Cardiovascular diseases, including congestive heart failure, hypertension, atherosclerosis, stroke, vascular auto-immune disease, and heart failure, account for 40% of all annual deaths in the United States each year (1 death every 36 seconds). This year, these largely preventable diseases are projected to cost the nation over $430 billion in health care expenses and lost productivity from death and disability.
With a history of achievement that includes developing and placing the first cardiac pacemaker, performing the first serial electrophysiologic-pharmacologic testing for arrhythmia control, and implementing the first use of overdrive pacing for arrhythmia termination, the Albert Einstein College of Medicine and Montefiore Medical Center have long led the nation in advancing state-of-the-art clinical care through groundbreaking scientific research into the mechanisms of cardiovascular disease and related metabolic disorders.

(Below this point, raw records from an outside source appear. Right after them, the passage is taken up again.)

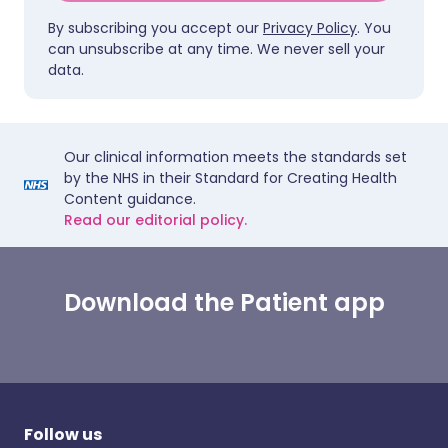
By subscribing you accept our
Privacy Policy
. You
can unsubscribe at any time. We never sell your
data.
Our clinical information meets the standards set
by the NHS in their Standard for Creating Health
Content guidance.
Read our editorial policy.
Download the Patient app
Follow us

The Einstein-Montefiore Cardiovascular Research Center was established to fulfill the following mission:
- expand basic and clinical research into heart and vascular diseases that can be translated into therapies and improve patient care
- impact healthcare by reducing morbidity and promoting cardiovascular health
- facilitate research by providing expertise, resources and training to cardiovascular scientists and clinical investigators
- recruit, train, and mentor the next generation of leaders in cardiovascular science and medicine, including pre- and postgraduate students, residents and fellows
- disseminate knowledge through lectures, seminars and other educational opportunities
Einstein-Montefiore’s commitment to scientific research in cardiovascular medicine has expanded understanding of cardiovascular development, anatomy, pharmacology and control, and led to discoveries and developments that include the roles of myosin and specific gene mutations in hypertrophic cardiomyopathy, the pathology of myocardial infarction and diabetic cardiomyopathy, novel mediators of angiogenesis, the role of cellular channels in sudden cardiac death, and novel methods of transferring genes to the heart. This knowledge has rendered it possible to establish new approaches to diagnose and treat cardiovascular disease.
Today, the Einstein-Montefiore Cardiovascular Research Center is home to [insert # of] scientists continuing this work through the study of humans and model organisms, along with cutting-edge genetics, genotyping, and unique patient subsets.